Michigan: FBI Arrests Suspect in Terrorist Campaign to Ban 'Immoral Content'

DETROIT — The FBI arrested a Michigan man on Monday following an investigation into threats of violence — including domestic terrorism actions such as planting bombs — against telecommunications companies, which the man had blamed for “broadcasting pornography, cursing and immoral content.”

Federal prosecutors charged John Douglas Allen yesterday with “extortion and attempting to destroy a building and accused him of leaving pipe bombs and threatening letters in locations across northern Michigan and the Upper Peninsula,” the Detroit News reports.

The 75-year-old retired miner lives in Whittemore, Michigan. The FBI reports that its investigation revealed the use of homemade bombs, coded letters, spy cameras and counter-surveillance tactics.

Federal court records, the Detroit News reports, “allege Allen was motivated to plant the bombs at various cell towers because he was angry that telecommunications companies broadcast pornography, cursing and ‘immoral content.’”

The FBI said Allen “was charged almost one month after the first of several letters was also found inside a polka-dotted envelope, packaged inside a sealed zip lock bag near a telecommunications tower in St. Ignace, north of the Mackinac Bridge.”

'Cease Distributing Immoral Content'

The letters were sent from a supposed “Coalition for Moral Telecommunication (CMT)” and addressed to several companies, including AT&T and Verizon.
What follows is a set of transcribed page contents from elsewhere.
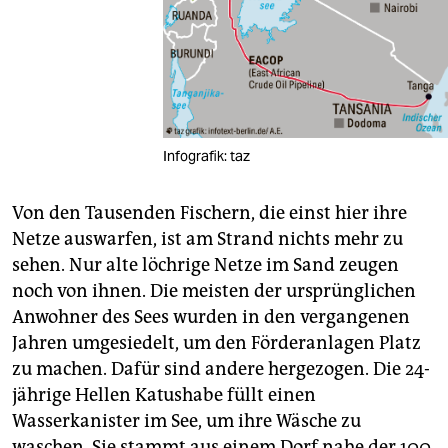
Infografik: taz
Von den Tausenden Fischern, die einst hier ihre
Netze auswarfen, ist am Strand nichts mehr zu
sehen. Nur alte löchrige Netze im Sand zeugen
noch von ihnen. Die meisten der ursprünglichen
Anwohner des Sees wurden in den vergangenen
Jahren umgesiedelt, um den Förderanlagen Platz
zu machen. Dafür sind andere hergezogen. Die 24-
jährige Hellen Katushabe füllt einen
Wasserkanister im See, um ihre Wäsche zu
waschen. Sie stammt aus einem Dorf nahe der 100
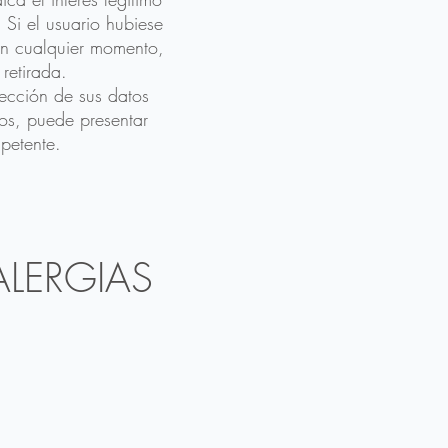
 Si el usuario hubiese
 en cualquier momento,
 retirada.
tección de sus datos
hos, puede presentar
petente.
ALERGIAS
The letters, the Detroit News reports, “claimed CMT had almost 30 members who were ‘prepared to travel throughout this Country and begin distroying (sic) inner city tower communication,’ unless several demands were followed, according to an FBI affidavit filed in federal court. The demands included a $5 million payment and that the telecommunication companies cease distributing ‘immoral content,’ including pornography, cursing and ‘all manner of indecent communication.’”

Allen’s arrest comes only a few months after the Atlanta massage parlor massacres in May. The man indicted for those murders, Robert Aaron Long, stated that his motive was his perceived “sex addiction,” which his family had tried to treat at religious “re-education centers” that preach shame-based sexual concepts. Long told the police he murdered the massage parlor employees because he wanted to “eliminate the temptation” and he added that at the time he was arrested he was actually heading to Florida to inflict more violence on “pornography sets.”